Entonces, ¿podía yo oponerme a Dios?
18
Cuando los creyentes judíos escucharon esto, dejaron de discutir, alabaron a Dios y dijeron:
—¡Así que Dios también les ha permitido a los que no son judíos cambiar y tener una nueva vida!


Las buenas noticias llegan a Antioquía

19
Después de que mataron a Esteban, los creyentes se dispersaron, tratando de escapar de la persecución.
Algunos creyentes se fueron a lugares tan lejanos como Fenicia, Chipre y Antioquía.

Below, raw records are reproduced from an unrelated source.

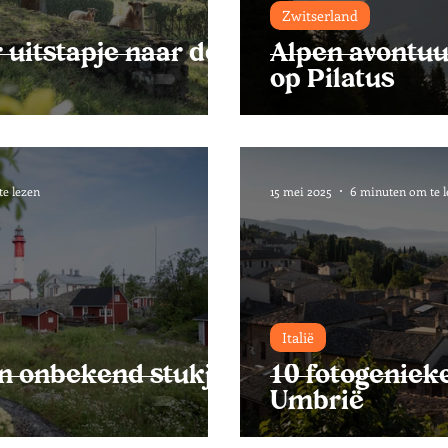
Finland
United Kingdom
Roemenië
Zwitserland
 uitstapje naar de
Alpen avontuu
op Pilatus
ren
The Locals
Straatfotografie
Zw
e lezen
15 mei 2025
6 minuten om te l
Italië
n onbekend stukje
10 fotogeniek
Umbrië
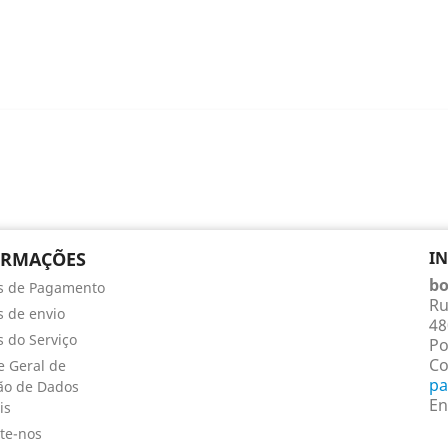
ORMAÇÕES
I
bo
s de Pagamento
Ru
 de envio
48
 do Serviço
Po
Co
 Geral de
pa
ão de Dados
En
is
te-nos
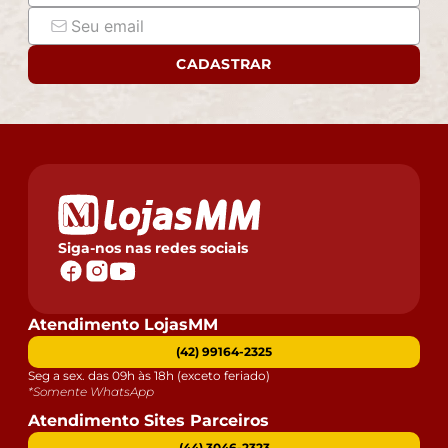
CADASTRAR
Siga-nos nas redes sociais
Atendimento LojasMM
(42) 99164-2325
Seg a sex. das 09h às 18h (exceto feriado)
*Somente WhatsApp
Atendimento Sites Parceiros
(44) 3046-2323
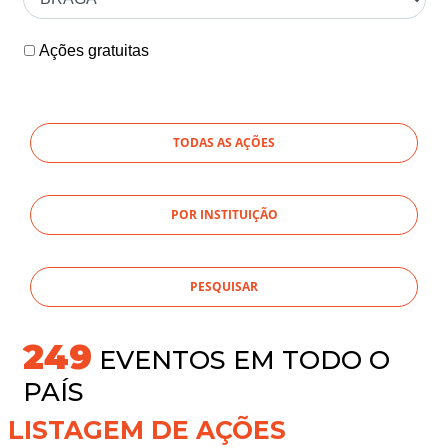
Ações gratuitas
TODAS AS AÇÕES
POR INSTITUIÇÃO
269
EVENTOS EM TODO O
PAÍS
LISTAGEM DE AÇÕES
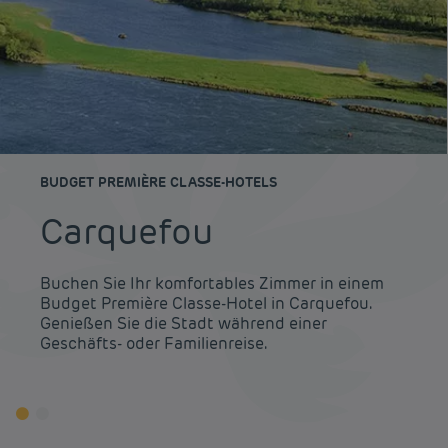
BUDGET PREMIÈRE CLASSE-HOTELS
Carquefou
Buchen Sie Ihr komfortables Zimmer in einem
Budget Première Classe-Hotel in Carquefou.
Genießen Sie die Stadt während einer
Geschäfts- oder Familienreise.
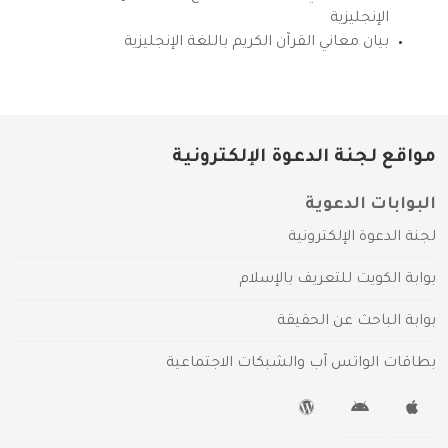
الإنجليزية
بيان معاني القرآن الكريم باللغة الإنجليزية
مواقع لجنة الدعوة الإلكترونية
البوابات الدعوية
لجنة الدعوة الإلكترونية
بوابة الكويت للتعريف بالإسلام
بوابة الباحث عن الحقيقة
بطاقات الواتس آب والشبكات الاجتماعية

En esos lugares anunciaron la buena noticia de salvación, pero solamente entre los judíos.
20
Algunos de estos creyentes eran hombres de Chipre y de Cirene.
Cuando llegaron a Antioquía, empezaron a anunciar también las buenas noticias del Señor Jesús a los que no eran judíos.
21
El Señor los ayudaba, muchos creyeron y decidieron seguir al Señor.
22
La iglesia de Jerusalén escuchó la noticia sobre el nuevo grupo de creyentes de Antioquía.
Entonces enviaron a Bernabé desde Jerusalén hasta Antioquía.
23
Cuando él llegó y vio que Dios los estaba bendiciendo, se alegró y los animó a no perder nunca la fe y obedecer de todo corazón al Señor.
24
Bernabé era un buen hombre, lleno del Espíritu Santo y tenía mucha fe.
Entonces muchos más se hicieron seguidores del Señor.
25
Entonces Bernabé fue a la ciudad de Tarso a buscar a Saulo.
26
Cuando encontró a Saulo, Bernabé lo trajo a Antioquía.
Saulo y Bernabé se quedaron allí todo un año, reuniéndose con la iglesia y enseñando a gran cantidad de gente.
En Antioquía, por primera vez los creyentes fueron llamados cristianos.
27
Por este tiempo, algunos profetas de Jerusalén fueron a Antioquía.
28
Uno de esos profetas, Agabo, dijo por medio del Espíritu Santo: «Vendrán al mundo tiempos muy malos y habrá gran escasez de alimentos».
Esta hambruna sucedió cuando Claudio era emperador.
29
Los seguidores decidieron que iban a ayudar a sus hermanos que vivían en Judea.
Cada uno de ellos planeó enviarles toda la ayuda que pudiera.
30
Así lo hicieron, y enviaron su dinero con Bernabé y Saulo, quienes a su vez se lo llevaron a los ancianos líderes de Judea.